Aveva bisogno di qualcuno che vedesse di lei, qualcuno che ricoprisse il ruolo che nessuno aveva mai ricoperto, in fondo non era venuta lì per uccidersi ma solo per trovare delle risposte, ora che le aveva, però, non sapeva come tornare indietro e salvarsi da sola … impossibile dal momento che desiderava che qualcuno la salvasse.

Quando interruppero quello scambio di sguardi significativo perché lei stava per cadere, riuscendo solo a tenersi nella ringhiera di ferro, sembrò che qualcosa scattasse anche in lui.

Come se avesse capito qualcosa che cercava di capire anche lui … che avesse avuto una delle risposte alle sue mille domande?

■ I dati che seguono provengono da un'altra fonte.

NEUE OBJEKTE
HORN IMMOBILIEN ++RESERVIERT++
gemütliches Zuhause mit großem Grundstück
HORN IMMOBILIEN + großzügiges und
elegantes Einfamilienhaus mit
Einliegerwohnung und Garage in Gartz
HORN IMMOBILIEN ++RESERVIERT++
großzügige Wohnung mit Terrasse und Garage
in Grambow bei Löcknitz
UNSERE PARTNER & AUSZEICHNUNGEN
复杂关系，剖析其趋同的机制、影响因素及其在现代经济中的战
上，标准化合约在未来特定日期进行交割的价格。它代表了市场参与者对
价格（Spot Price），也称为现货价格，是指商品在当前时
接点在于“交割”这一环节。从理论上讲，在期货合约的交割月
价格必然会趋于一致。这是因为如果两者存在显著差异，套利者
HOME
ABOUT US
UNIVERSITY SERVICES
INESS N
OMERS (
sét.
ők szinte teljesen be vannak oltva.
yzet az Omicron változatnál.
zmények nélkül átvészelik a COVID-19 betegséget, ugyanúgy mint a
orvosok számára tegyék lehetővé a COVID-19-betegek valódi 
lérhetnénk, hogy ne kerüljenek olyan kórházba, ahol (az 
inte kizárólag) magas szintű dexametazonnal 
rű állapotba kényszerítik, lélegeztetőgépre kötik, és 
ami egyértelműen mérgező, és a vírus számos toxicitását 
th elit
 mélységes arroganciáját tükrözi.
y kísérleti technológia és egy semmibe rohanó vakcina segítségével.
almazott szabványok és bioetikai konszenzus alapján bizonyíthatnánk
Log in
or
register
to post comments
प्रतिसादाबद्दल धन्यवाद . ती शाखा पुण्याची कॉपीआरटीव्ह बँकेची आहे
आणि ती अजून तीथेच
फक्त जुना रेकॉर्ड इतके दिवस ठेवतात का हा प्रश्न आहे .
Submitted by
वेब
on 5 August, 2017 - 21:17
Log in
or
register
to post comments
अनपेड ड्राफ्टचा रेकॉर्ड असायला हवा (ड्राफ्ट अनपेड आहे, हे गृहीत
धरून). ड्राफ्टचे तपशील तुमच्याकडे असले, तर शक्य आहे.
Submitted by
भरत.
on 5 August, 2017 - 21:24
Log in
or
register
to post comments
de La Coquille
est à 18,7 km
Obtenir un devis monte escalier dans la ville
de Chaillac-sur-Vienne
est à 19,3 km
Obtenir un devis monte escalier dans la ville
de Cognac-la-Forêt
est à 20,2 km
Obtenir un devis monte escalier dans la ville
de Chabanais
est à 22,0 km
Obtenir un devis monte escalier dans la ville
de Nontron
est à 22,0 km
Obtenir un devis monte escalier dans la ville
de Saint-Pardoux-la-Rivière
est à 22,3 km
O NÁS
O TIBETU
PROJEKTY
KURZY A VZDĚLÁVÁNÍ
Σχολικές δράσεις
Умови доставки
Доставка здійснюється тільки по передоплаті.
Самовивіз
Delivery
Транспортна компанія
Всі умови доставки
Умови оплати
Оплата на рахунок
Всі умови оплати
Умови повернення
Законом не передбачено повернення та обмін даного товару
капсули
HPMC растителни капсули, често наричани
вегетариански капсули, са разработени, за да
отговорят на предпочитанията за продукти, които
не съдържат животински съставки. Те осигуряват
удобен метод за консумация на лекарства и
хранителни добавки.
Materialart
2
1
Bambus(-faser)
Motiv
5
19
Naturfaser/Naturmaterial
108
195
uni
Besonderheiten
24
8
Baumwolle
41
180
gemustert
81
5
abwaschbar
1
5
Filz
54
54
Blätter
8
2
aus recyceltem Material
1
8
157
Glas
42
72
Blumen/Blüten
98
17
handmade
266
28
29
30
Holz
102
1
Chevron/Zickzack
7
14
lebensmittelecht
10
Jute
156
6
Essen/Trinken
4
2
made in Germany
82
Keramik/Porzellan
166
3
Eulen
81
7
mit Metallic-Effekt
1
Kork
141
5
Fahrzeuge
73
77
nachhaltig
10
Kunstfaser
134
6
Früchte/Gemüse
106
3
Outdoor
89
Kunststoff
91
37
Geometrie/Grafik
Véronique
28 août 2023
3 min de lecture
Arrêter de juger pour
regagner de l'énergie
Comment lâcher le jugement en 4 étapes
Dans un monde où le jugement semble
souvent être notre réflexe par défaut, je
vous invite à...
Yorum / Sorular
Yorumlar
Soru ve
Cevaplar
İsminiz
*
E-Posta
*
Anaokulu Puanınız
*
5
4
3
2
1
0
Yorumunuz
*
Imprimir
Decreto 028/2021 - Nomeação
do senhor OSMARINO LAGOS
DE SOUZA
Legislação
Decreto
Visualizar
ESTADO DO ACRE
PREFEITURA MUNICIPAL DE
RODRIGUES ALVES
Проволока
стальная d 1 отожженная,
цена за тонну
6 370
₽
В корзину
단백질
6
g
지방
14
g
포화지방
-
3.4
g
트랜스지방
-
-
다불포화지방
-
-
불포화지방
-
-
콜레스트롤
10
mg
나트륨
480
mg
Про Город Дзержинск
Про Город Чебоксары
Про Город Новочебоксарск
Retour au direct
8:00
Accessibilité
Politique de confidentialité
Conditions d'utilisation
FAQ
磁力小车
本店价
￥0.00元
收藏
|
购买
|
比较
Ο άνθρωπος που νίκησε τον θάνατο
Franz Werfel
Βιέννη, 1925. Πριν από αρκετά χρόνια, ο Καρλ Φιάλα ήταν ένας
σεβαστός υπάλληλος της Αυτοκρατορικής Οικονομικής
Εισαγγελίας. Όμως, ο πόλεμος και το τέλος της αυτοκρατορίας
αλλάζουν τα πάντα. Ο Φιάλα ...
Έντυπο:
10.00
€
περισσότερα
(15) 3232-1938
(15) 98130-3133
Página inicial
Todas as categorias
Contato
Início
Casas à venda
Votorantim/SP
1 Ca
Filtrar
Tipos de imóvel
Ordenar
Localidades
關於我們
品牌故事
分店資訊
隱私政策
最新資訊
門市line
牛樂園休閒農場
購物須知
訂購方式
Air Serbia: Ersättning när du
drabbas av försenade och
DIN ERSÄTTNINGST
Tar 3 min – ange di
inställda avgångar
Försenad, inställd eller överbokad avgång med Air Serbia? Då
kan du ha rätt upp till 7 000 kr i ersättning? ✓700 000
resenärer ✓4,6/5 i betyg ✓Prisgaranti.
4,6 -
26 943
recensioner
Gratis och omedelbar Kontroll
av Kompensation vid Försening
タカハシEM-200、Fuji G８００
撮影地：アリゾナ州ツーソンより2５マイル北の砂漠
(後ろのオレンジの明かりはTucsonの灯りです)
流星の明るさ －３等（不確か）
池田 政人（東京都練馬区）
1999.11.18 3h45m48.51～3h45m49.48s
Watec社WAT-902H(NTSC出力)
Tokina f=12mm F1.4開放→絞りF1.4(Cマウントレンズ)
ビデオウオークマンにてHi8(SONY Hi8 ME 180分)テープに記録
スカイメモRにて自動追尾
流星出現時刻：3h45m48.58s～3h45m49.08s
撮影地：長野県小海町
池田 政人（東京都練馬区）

Non lo seppe, Silvy non lo seppe mai ma si sentì afferrare la mano quando la sua stava cedendo, si sentì stringere con forza e quando vide chi fosse, mentre l’alzava di peso, un peso che in effetti era nulla, vide che era lui.

Sempre quello sconosciuto che le aveva detto la cosa giusta al momento giusto.

 

In realtà le persone anelano a questo.

A risposte.

Risposte che non sono le verità assolute ma solo le cose giuste dette al momento giusto.

Nient’altro.

Ciò che poi scatta nella persona quando se le sente dire, è sempre un mistero … l’importante è che scatti.

In loro era scattato.

Entrambi avevano fatto qualcosa che mai, in condizioni normali, avrebbero fatto.

Mai.

Da lì in poi, cosa sarebbe successo, sarebbe dipeso da loro.